I can still distinctly remember the first time someone made fun of me for being from West Virginia – or at least the first time I realized I was being made fun for living somewhere.
I was visiting my cousins in Kentucky. I was in sixth grade, and I was sitting in my cousins’ bedroom, and we were playing catch-up since the last time we had seen each other. They had some friends from school over, and these two boys laughed when they heard where I hailed from.
“So, do you all wear shoes there?” one laughed. “Do you all have TVs and stuff?” the other joked.
I can’t remember now if at that point in my life I realized what they were doing, or if I answered them more matter-of-factly. Couldn’t they see I was wearing shoes?
And ever since that day, I’ve dealt with these stereotypes being thrown my way. There was a time when I wondered if it meant I should be ashamed of where I came from. If I was being told such things over the years, did it mean they were true? There were so many things people said about those from my beautiful state. They say we aren’t educated. That we’re lazy. That everyone here is on drugs and that it’s “all relative” (I’m looking to you Abercrombie & Fitch).

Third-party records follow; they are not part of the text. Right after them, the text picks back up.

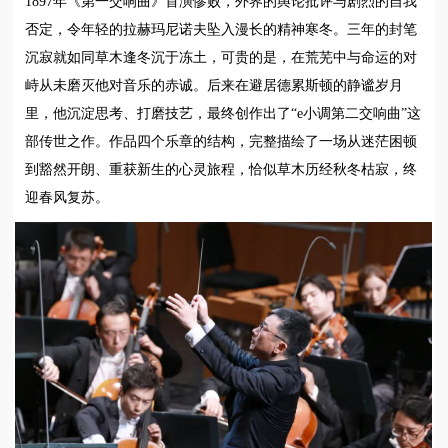
1897年《第一交响曲》首演惨败，外界的舆论批评与剧烈的自我
否定，令年轻的拉赫玛尼诺夫坠入漫长的精神寒冬。三年的封笔
沉寂就如同草木逢冬沉于冻土，可贵的是，在荒芜中与命运的对
峙从未磨灭他对音乐的赤诚。后来在避居德累斯顿的静谧岁月
里，他沉淀思考、打磨技艺，最终创作出了“e小调第二交响曲”这
部传世之作。作品四个乐章的结构，完整描绘了一场从迷茫困顿
到豁然开朗、重获新生的心灵旅程，恰似草木历经秋冬枯寂，终
迎春风复苏。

I loathe these stereotypes and these generalizations. Always have. Always will. And I realized that I’m the one who shouldn’t be ashamed, and that only you’ve got to change the minds of those who think this way.
Enter Hollow.
Many people of McDowell County, W.Va., feel that while the rest of the state hears unflattering stereotypes and media portrayals, they get the worst of it. Prior to spending time in McDowell County last summer, I had the stereotypes hurled at me again – the worst part…some of them came from citizens of my own state.
“Are you going to survive the summer?” “It’s like ‘Deliverance’ down there, isn’t it?” “So what’s this project about? Incest?”

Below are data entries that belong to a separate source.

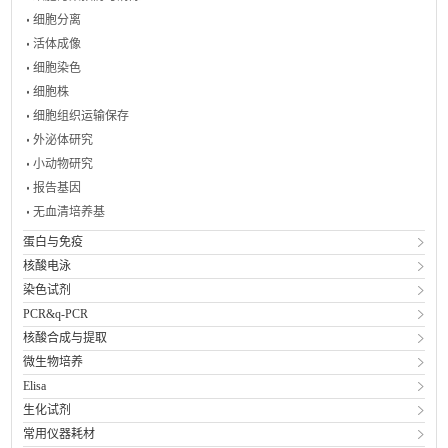
细胞分离
活体成像
细胞染色
细胞株
细胞组织运输保存
外泌体研究
小动物研究
报告基因
无血清培养基
蛋白与免疫
核酸电泳
染色试剂
PCR&q-PCR
核酸合成与提取
微生物培养
Elisa
生化试剂
常用仪器耗材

To answer all these questions, yes, no and no.
It’s not always those “on the outside” who have to be educated. I’m hoping Hollow opens the eyes of many. I hope it shines light on what it’s like in small-town America, in a boom-and-bust economy, and I hope that users of the experience realize that the subjects of project are just like them. They are hard-working West Virginians who love their family and their home. They want people to know their story, their history and their culture. They want to see a change in their communities – for the better – and they want to be a part of it.
If you talk to most West Virginians, they are proud to be from the Mountain State. But if you talk to a McDowell County native, he is even more proud to be from “The County,” as they call it.